Is there any *public* list of which exceptions/errors they are.
Well, the Ganglia graphs distinguish different types of errors (out-of-memory fatals, time limit fatals, miscellaneous fatals, exceptions, catchable fatals, and query errors). At present there is nothing that is more granular than that, private or public. The error log we consult is an undifferentiated stream of text.
However, it is an area of our code that could easily welcome contributions from the community. Hashar enabled error logging for the beta cluster, so labs is now a viable development environment for a generic error-processing solution.
Relevant code exists in two locations:
https://git.wikimedia.org/blob/operations%2Fpuppet.git/9792c164d10f9f9f20922... (this is the script that is emitting stats to Ganglia)
and
https://git.wikimedia.org/tree/mediawiki%2Ftools%2Ffluoride.git (set of regexps to parse the data even further; not currently used anywhere.)

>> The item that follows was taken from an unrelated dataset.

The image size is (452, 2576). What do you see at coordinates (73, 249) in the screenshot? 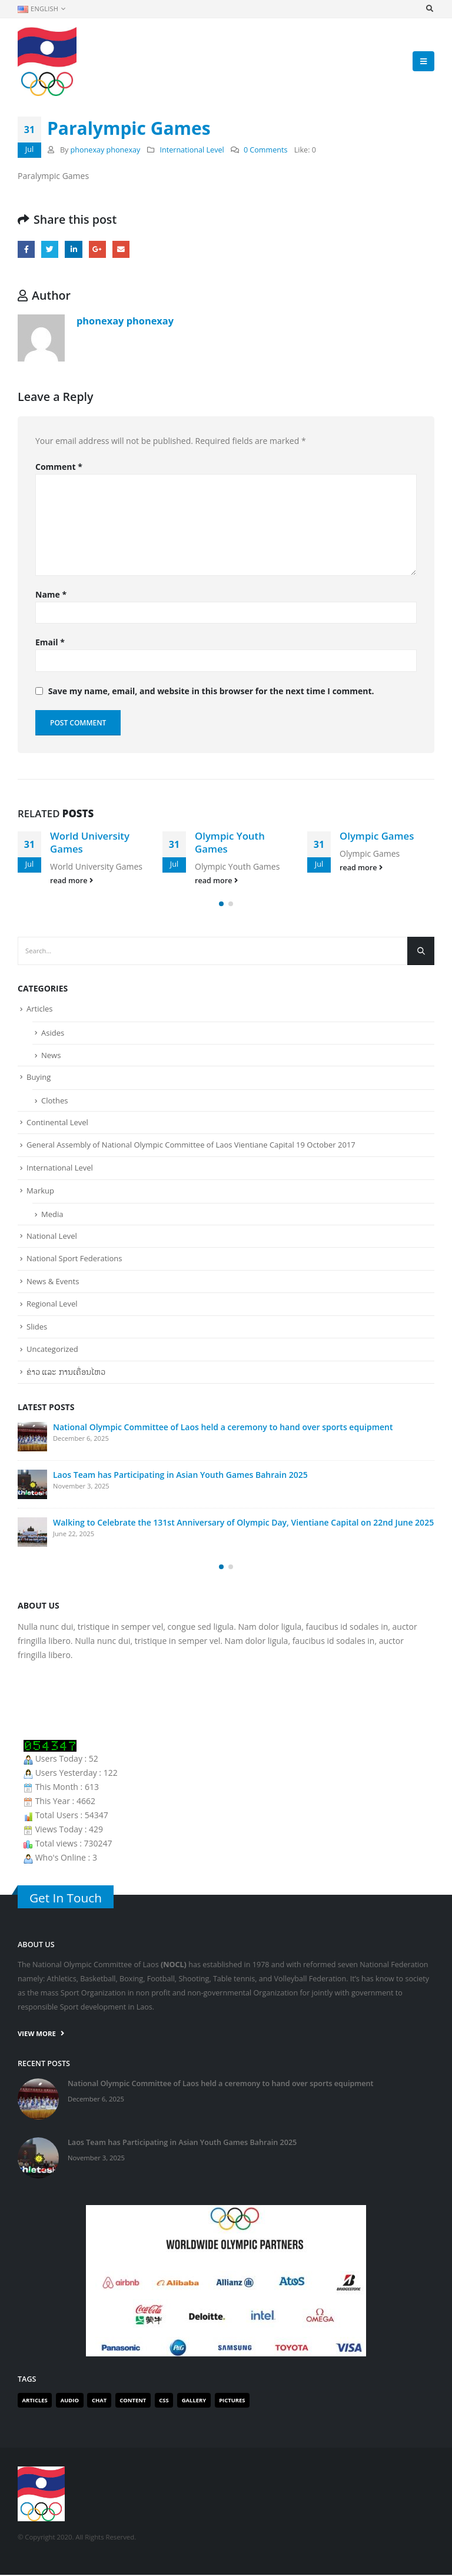 I see `LinkedIn` at bounding box center [73, 249].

I've been working on this in my spare time, but I'd be happy to provide mentorship, code review & deployment from interested contributors. If someone competent (a category which explicitly includes you, Brian!) wants to take over and "own" this problem, that's cool with me too.
There's a lot we could do in this area. It should be possible to probabilistically trace an error to the commit(s) that introduced it.